Like the movements in the Arab world and Europe, the demonstrations and tent cities now springing up in numerous towns in Israel, but Tel Aviv in particular, seem to have come out of nowhere: messages on Facebook, a few people pitching tents in town squares... and from this, on one weekend there have been between 50,000 and 150,000 marching in Tel Aviv, (with more than 200,000 on the most recent Saturday) and perhaps three or four times that number have been involved in the country as a whole, the majority of them young.

As in the other countries, demonstrators have clashed frequently with the police. As in the other countries, the official political parties and trade unions have not played a leading role in the movement, even if they are certainly present. People involved in the movement are often associated with ideas about direct democracy and even anarchism. A demonstrator interviewed on the RT news network was asked whether the protests had been inspired by events in Arab countries. He replied, “There is a lot of influence of what happened in Tahrir Square… There’s a lot of influence of course. That’s when people understand that they have the power, that they can organise by themselves, they don’t need any more the government to tell them what to do, they can start telling the government what they want.”. These views, even if they only express the conscious opinions of a minority, certainly reflect a much more general feeling of disillusionment with the entire bourgeois political system, whether in its dictatorial or its democratic form.

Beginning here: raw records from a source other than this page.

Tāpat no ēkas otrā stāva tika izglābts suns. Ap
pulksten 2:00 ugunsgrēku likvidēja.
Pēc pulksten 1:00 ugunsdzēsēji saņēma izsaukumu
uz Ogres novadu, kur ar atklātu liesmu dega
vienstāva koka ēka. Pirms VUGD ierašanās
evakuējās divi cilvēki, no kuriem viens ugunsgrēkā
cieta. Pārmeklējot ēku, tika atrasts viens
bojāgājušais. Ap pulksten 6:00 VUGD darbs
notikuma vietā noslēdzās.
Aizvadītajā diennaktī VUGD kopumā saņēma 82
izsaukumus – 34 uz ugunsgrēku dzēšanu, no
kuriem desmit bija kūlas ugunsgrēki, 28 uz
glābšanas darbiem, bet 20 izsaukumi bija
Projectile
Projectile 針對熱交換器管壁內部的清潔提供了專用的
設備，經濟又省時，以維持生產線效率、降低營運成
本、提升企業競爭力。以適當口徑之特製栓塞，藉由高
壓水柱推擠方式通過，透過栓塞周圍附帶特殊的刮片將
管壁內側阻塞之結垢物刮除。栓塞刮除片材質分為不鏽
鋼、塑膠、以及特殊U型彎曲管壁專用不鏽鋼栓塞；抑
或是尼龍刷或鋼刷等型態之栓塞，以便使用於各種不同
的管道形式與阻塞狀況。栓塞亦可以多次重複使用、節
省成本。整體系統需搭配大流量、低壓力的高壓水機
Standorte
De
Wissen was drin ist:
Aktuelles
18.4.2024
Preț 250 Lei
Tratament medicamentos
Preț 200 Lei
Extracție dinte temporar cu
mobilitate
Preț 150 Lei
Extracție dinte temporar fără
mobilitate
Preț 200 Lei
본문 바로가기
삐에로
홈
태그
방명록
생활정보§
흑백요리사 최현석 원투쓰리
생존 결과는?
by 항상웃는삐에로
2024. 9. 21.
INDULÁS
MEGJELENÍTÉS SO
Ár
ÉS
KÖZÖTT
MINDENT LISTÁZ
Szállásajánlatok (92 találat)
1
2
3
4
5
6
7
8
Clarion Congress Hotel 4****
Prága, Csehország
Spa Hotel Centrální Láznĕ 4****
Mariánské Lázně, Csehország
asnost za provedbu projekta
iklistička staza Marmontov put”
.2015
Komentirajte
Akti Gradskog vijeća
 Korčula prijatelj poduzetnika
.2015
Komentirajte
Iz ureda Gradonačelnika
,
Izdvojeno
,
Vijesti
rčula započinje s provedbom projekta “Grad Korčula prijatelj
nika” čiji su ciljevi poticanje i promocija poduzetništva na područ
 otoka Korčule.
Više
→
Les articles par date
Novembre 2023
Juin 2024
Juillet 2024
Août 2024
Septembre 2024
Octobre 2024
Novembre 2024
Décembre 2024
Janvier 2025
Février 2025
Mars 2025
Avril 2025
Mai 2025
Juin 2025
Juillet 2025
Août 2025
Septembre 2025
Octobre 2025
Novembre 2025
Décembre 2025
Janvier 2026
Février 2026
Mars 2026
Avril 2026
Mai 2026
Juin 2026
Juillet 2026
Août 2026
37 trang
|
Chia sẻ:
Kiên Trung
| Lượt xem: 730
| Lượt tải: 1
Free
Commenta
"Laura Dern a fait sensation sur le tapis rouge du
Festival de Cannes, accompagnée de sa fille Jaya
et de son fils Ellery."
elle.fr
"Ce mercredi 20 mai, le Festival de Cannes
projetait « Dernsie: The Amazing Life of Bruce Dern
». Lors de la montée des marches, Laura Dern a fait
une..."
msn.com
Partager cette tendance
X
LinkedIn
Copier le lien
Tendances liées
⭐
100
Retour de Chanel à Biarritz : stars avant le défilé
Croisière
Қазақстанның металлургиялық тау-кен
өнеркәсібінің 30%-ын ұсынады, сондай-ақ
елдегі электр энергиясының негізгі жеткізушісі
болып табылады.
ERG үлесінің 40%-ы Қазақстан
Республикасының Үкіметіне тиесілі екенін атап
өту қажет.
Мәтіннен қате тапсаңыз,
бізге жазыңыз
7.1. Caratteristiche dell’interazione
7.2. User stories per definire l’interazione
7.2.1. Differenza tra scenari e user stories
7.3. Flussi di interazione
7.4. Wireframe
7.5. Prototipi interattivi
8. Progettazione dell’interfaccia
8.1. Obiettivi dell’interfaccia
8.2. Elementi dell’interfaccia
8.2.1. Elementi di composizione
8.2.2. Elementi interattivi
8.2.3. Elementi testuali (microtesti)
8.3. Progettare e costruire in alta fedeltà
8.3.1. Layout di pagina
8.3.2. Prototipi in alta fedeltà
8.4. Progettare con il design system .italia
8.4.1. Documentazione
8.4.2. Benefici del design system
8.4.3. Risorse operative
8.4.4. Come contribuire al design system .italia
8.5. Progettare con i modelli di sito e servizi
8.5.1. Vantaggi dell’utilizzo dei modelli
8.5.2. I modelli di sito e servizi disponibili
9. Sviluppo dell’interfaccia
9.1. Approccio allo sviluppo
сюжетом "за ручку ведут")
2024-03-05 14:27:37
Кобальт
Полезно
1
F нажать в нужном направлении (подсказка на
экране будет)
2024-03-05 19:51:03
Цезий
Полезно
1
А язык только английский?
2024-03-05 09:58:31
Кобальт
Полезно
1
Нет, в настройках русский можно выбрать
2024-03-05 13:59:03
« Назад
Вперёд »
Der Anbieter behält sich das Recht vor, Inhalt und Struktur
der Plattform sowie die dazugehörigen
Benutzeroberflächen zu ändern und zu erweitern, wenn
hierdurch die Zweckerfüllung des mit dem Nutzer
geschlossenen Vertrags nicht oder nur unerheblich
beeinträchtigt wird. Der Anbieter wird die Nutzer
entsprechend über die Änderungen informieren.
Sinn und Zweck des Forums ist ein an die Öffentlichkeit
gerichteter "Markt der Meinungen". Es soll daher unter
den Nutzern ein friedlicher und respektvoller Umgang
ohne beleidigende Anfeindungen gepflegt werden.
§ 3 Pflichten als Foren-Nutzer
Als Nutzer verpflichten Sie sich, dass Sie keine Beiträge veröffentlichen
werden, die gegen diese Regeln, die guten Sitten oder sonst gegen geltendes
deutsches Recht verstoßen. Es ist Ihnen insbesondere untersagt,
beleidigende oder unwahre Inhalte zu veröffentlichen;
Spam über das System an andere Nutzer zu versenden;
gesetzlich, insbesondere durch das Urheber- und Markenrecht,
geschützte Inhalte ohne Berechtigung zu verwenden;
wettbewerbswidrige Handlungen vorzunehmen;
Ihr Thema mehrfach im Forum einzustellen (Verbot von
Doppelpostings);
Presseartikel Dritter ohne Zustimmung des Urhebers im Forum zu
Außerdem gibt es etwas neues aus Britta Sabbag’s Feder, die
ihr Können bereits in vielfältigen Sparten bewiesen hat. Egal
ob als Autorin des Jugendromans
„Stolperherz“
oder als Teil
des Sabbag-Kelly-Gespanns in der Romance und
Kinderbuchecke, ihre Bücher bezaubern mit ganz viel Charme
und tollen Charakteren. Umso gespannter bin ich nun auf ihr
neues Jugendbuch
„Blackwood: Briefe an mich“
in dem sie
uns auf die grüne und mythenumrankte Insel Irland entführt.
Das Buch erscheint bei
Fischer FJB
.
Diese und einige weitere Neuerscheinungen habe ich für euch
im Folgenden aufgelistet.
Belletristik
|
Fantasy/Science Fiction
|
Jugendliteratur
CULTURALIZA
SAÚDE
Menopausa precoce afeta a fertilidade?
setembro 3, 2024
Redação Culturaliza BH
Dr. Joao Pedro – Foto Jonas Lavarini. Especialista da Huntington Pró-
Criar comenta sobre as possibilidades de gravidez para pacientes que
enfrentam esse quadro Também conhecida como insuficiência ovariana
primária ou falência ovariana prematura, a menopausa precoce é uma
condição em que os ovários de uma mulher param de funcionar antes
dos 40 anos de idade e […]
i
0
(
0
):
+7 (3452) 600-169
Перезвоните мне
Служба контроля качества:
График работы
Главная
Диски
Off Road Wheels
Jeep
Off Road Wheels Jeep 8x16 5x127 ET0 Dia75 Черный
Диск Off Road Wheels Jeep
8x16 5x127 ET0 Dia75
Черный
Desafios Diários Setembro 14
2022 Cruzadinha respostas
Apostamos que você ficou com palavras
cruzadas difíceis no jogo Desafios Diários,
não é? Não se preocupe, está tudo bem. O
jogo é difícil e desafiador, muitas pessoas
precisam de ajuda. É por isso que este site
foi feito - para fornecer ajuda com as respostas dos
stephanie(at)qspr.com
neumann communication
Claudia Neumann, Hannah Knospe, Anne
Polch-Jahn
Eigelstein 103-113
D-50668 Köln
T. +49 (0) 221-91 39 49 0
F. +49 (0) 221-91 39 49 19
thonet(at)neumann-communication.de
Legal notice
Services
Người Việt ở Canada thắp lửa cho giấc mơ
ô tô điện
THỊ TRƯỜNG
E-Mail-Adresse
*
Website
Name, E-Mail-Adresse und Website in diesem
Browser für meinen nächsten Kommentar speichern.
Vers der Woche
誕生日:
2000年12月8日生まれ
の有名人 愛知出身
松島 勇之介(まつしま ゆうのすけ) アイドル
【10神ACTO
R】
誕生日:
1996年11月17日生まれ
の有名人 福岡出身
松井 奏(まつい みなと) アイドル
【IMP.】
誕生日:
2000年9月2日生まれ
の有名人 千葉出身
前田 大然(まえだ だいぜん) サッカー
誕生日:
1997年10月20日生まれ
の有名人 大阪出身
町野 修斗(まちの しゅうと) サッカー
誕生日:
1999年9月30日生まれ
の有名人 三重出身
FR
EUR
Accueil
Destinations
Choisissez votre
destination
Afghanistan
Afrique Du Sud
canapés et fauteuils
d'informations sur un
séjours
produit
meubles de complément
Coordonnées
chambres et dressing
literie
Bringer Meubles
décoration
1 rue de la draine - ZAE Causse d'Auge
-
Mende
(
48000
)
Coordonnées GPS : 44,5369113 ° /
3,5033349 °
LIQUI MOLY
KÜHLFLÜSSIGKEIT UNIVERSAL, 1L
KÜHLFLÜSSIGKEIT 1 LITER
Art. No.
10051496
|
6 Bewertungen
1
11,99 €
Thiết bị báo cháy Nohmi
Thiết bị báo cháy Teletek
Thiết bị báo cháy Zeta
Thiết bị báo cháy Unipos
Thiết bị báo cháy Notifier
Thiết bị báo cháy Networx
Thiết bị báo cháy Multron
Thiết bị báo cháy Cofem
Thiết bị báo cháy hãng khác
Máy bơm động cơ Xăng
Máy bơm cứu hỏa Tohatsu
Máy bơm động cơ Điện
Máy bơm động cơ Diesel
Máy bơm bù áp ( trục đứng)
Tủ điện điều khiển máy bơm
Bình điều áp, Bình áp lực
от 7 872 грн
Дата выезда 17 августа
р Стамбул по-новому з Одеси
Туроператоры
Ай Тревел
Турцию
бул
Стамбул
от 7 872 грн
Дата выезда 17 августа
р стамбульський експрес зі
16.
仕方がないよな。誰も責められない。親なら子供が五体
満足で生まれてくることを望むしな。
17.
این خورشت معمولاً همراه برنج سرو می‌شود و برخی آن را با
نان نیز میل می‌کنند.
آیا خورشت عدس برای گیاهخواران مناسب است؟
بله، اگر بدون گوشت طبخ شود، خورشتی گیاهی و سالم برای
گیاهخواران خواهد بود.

Like its counterparts elsewhere, this movement is historic in its significance, as noted by an Israeli journalist, Noam Sheizaf: “Unlike in Syria or Libya, where dictators slaughter their own citizens by the hundreds, it was never oppression that held the social order in Israel together, as far as the Jewish society was concerned. It was indoctrination - a dominant ideology, to use a term preferred by critical theorists. And it was this cultural order that was dented in this round of protests. For the first time, a major part of the Jewish middle class - it’s too early to estimate how large is this group - recognized their problem not with other Israelis, or with the Arabs, or with a certain politician, but with the entire social order, with the entire system. In this sense, it’s a unique event in Israel’s history.

This is why this protest has such tremendous potential. This is also the reason that we shouldn’t just watch for the immediate political fallout—I don’t think we will see the government fall any time soon—but for the long term consequences, the undercurrent, which is sure to arrive”.The real importance of the tent protest

Playing down the significance of these events

And yet there are those who are only too happy to play down the significance of these events. The official press has to a large extent ignored them altogether. There is an 800 to 1,000-strong foreign press corps in Jerusalem (second in size only to that in Washington) which only began to show any interest after the movement had already been under way for a couple of weeks. You would have to search long and hard for any mention of this movement in ‘progressive’ papers like The Guardian or Socialist Worker in the UK.

Another tack is to label this as a ‘middle class’ movement. It’s true that, as with all the other movements, we are looking at a broad social revolt which can express the dissatisfaction of many different layers in society, from small businessmen to workers at the point of production, all of whom are affected by the world economic crisis, the growing gap between rich and poor, and, in a country like Israel, the aggravation of living conditions by the insatiable demands of the war economy. But ‘middle class’ has become a lazy, catch-all term meaning anyone with an education or a job, and in Israel as in North Africa, Spain or Greece, growing numbers of educated young people are being pushed into the ranks of the proletariat, working in low paid and unskilled jobs where they can find work at all. In any case, more ‘classic’ sectors of the working class have also been involved in the demonstrations: public sector and industrial workers, the poorest sectors of the unemployed, some of them non-Jewish immigrants from Africa and other third world countries. There was also a 24-hour general strike as the Histradut trade union federation tried to deal with the discontent of its own members.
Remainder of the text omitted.